Ralea willingly cooperated with the communists and the Ploughmen's Front before and after their arrival to power, serving as Minister of Arts, Ambassador to the United States, and vice president of the Great National Assembly. His missions coincided with the inauguration of a Romanian communist regime, whose policies he privately feared and resented. His diplomatic mission, tinged in scandal, was cut short by Foreign Minister Ana Pauker; Securitate operatives regarded him as a suspicious opportunist and contact for the Freemasonry, keeping him under close surveillance upon his return. He was sidelined, then recovered, and, as a Marxist humanist, was one of the regime's leading cultural ambassadors by 1960. Heavily controlled by communist censorship, his work gave scientific credentials to the communist rulers' anti-American propaganda, though Ralea also used his position to protect some of those persecuted by the authorities.

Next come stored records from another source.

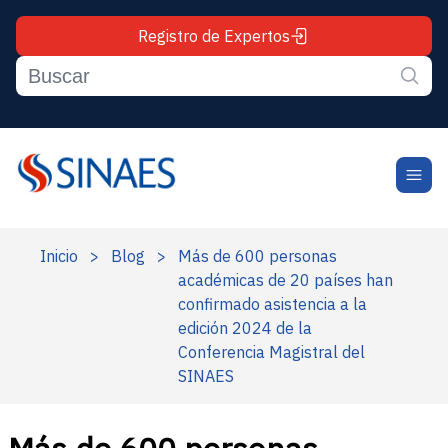
Registro de Expertos
Inicio
>
Blog
>
Más de 600 personas
académicas de 20 países han
confirmado asistencia a la
edición 2024 de la
Conferencia Magistral del
SINAES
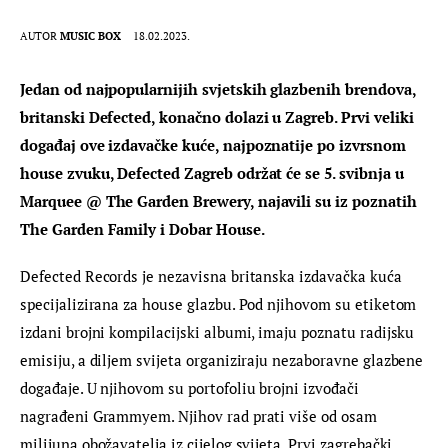
AUTOR
MUSIC BOX
18.02.2023.
Jedan od najpopularnijih svjetskih glazbenih brendova, 
britanski Defected, konačno dolazi u Zagreb. Prvi veliki 
događaj ove izdavačke kuće, najpoznatije po izvrsnom 
house zvuku, Defected Zagreb održat će se 5. svibnja u 
Marquee @ The Garden Brewery, najavili su iz poznatih 
The Garden Family i Dobar House.
Defected Records je nezavisna britanska izdavačka kuća 
specijalizirana za house glazbu. Pod njihovom su etiketom 
izdani brojni kompilacijski albumi, imaju poznatu radijsku 
emisiju, a diljem svijeta organiziraju nezaboravne glazbene 
događaje. U njihovom su portofoliu brojni izvođači 
nagrađeni Grammyem. Njihov rad prati više od osam 
milijuna obožavatelja iz cijelog svijeta. Prvi zagrebački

Ralea's final contributions assisted in the re-professionalization of Romanian psychology and education, with the retention of a more liberal, de-Stalinized, communist doctrine. A personal friend of the Communist General Secretary, Gheorghe Gheorghiu-Dej, and to secondary figures such as Ion Gheorghe Maurer, he endorsed the regime's transition into national communism. Always an avid traveler and raconteur, he became completely uninterested in scholarly ventures around the age of sixty. He died abroad, while on mission to the UNESCO, and was posthumously diagnosed with a neurological disease. He endures in cultural memory as a controversial figure: celebrated for his sociological and critical insights, he is also reprehended for his nepotism, his political choices, and his literary compromises. He was survived by two daughters, one of whom was Catinca Ralea, who achieved literary fame as a translator of Western literature.